Do you remember when Father decided for us to move out of the city? How Mother resisted. Of course you don’t, you were only an infant then. It was my duty to hold you on the long drive out. You were silent the entire time, your eyes opened wider than I had seen them. I held you up to the window so you could take in the change in landscape. Expansive swells of grey-green grass nodding in the wind beneath that endless grey sky. There always seemed to be a forest on the edge of the horizon. Pines hemmed us in. I remember how lonely the house looked as we pulled up the drive. After the crowd of the city, Hillford Shire seemed a sentinel against the surrounding wild. Why did Father choose to move us so far?
Margaret, I know all their names. To call them names seems so crude. Each name is a collection of sensation, a bundling of memory, or narrative. To call another was to pass through that memory. Margaret, my eyes glinted gold in the light. My name was in those eyes. They held the last light of the sun as it sank beneath the treetops. I flared with that final burst, all urgency and passing. Margaret, I know all their smells. I remember all the twists of scent. I remember Charles, and the children’s scent, Mother’s, yours. Human scent is soft. It is like the bubbles in a glass of beer, pale and passing in the gold and then the cannonade of froth. I remember you in the scent of school desks and needlework. I remember you in the smell of cinnamon buns in the oven and conversations by the light of a lantern. I remember you in the smell of snow. Have been thinking of you often in this winter.
You were old enough to remember when they found Mother. Do you remember? She has resisted our move, but took the land instantly. Do you remember her garden? She was satisfied with the neat rows at first, but started to venture to the forest for its herbs, its fungus, the seclusion of its shade. She took to the land, but the forest took her. Do you remember the quiet that crept over her? It clouded her eyes, ate at the edges of her laugh. She had trouble remembering us. Your laugh could always call her back. You were the one who found her body. You came running to me, in a fit. I was punching down dough, helping cook in the kitchen. I always felt guilty for slipping cakes. I went with you and we found her torn and red. We buried her alone in the trees and at supper told Father what had happened. He stopped eating and understood.

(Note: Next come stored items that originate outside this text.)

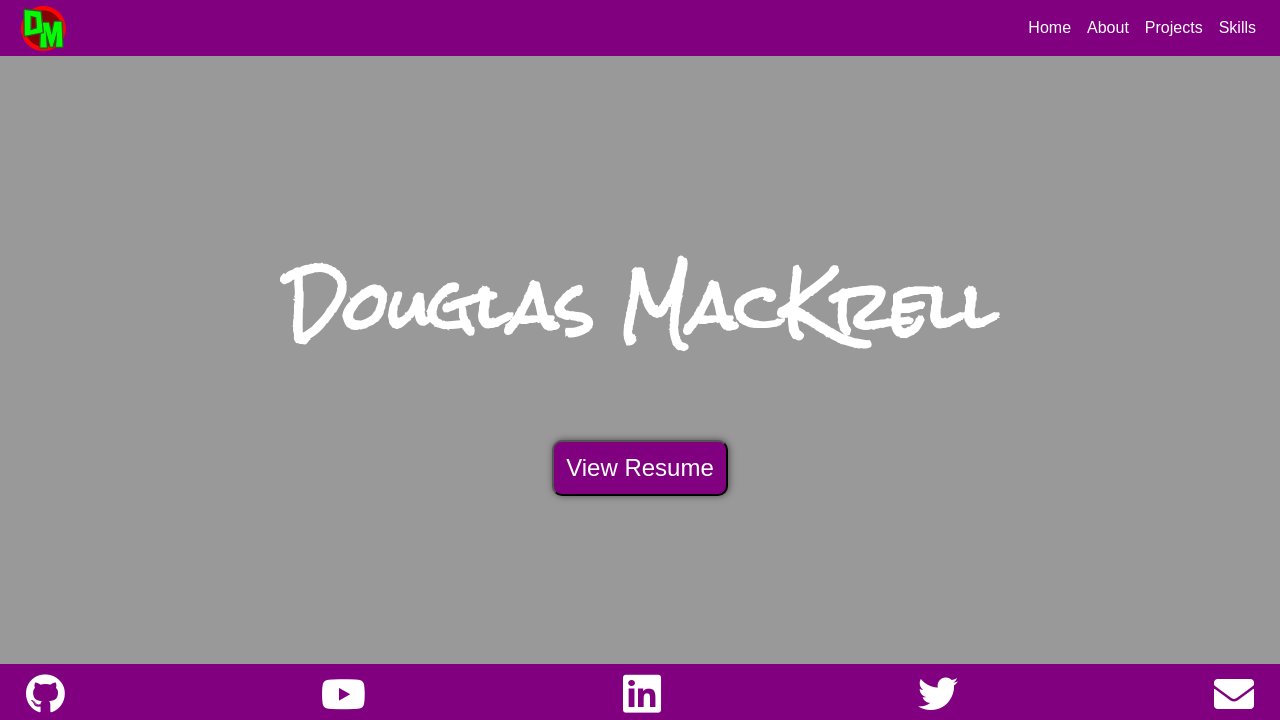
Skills (1237, 27)
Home (1049, 27)
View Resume (640, 467)
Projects (1174, 27)
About (1108, 27)
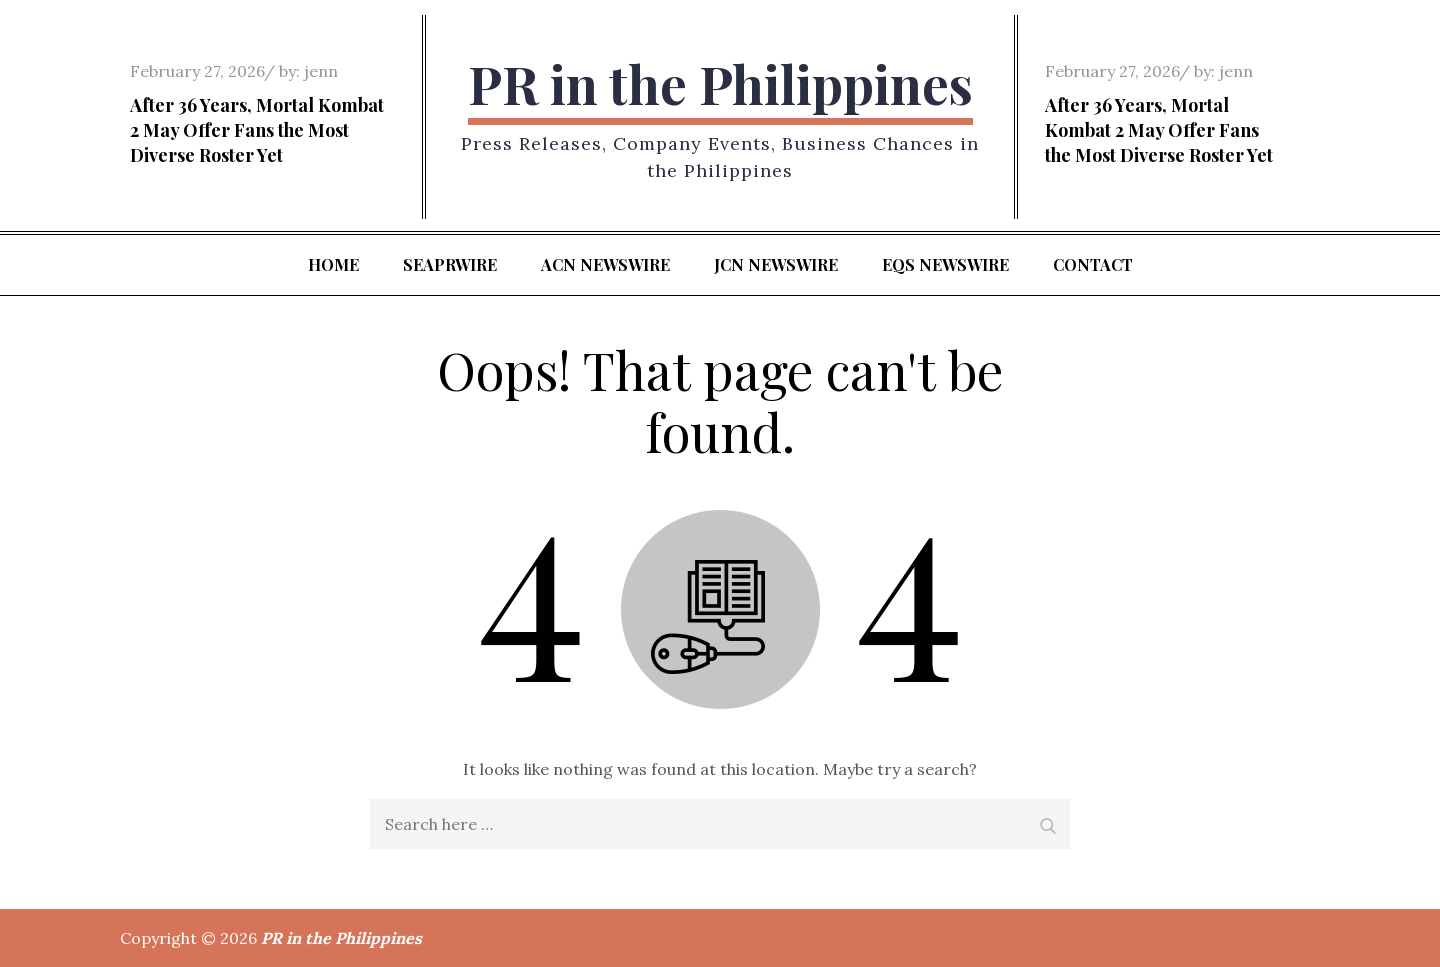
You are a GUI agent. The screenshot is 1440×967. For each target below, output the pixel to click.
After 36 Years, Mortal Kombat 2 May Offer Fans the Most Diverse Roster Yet (257, 130)
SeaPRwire (450, 264)
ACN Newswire (605, 264)
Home (333, 264)
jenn (321, 71)
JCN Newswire (776, 264)
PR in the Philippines (720, 83)
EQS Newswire (945, 264)
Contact (1093, 264)
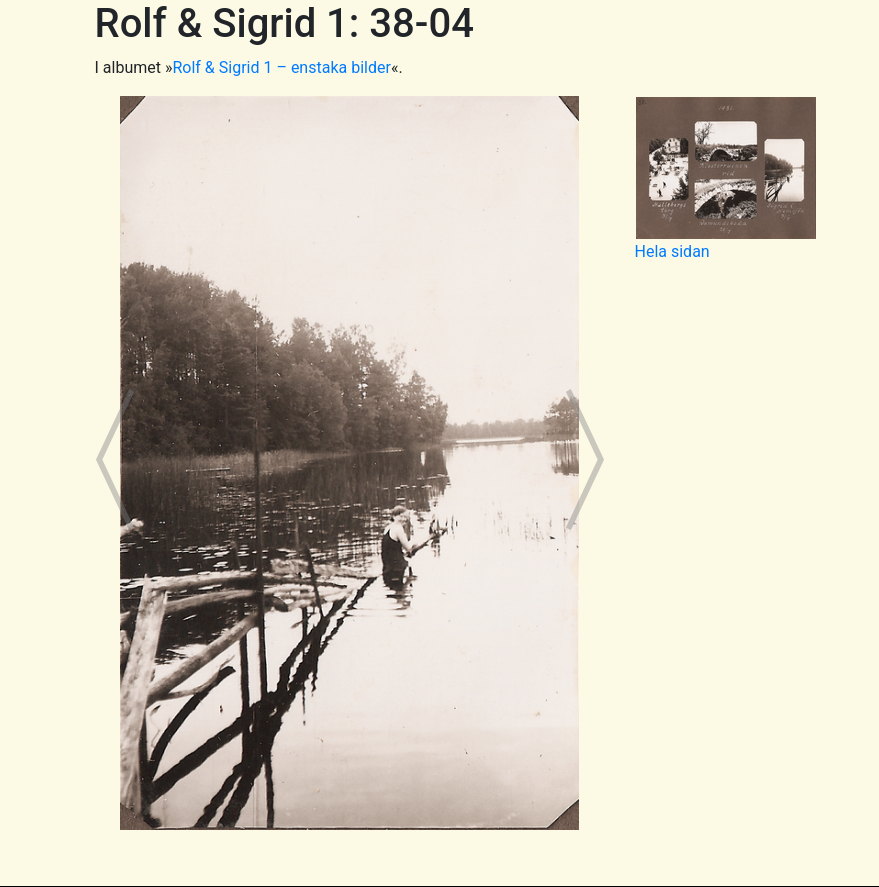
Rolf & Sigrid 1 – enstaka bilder (281, 67)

In my dream, Charles comes to live on the edge of the forest. I come to him from time to time, but always melt away back into the woods. We pass the years bound like this. His patience carves lines into his face. I have felt a thousand lives, Margaret. I have had gallons of blood pump through these veins. I have tasted meat, just killed. I have brought litters upon litters into the woods. I have taught the young to scent, to stalk, the hunt. I have gone off to die countless times. Age dusts my pelt with grey. I meld back into the briars, the brambles, the clump of blackberries.
You must believe me, Margaret, that I am entirely beside myself when I awake. Usually I have startled Charles in thrashing in my sleep and he is there, holding me as I awake. I do not know what I would do if he were not clasping me about the shoulders. Each time I wake, it feels harder to remember who it is I am. Please do not mention this to any of the Aunts. I have enough of their attention as things stand. This winter will pass as will these dreams. I hope this letter finds you well and peaceful. They are both luxuries in this world.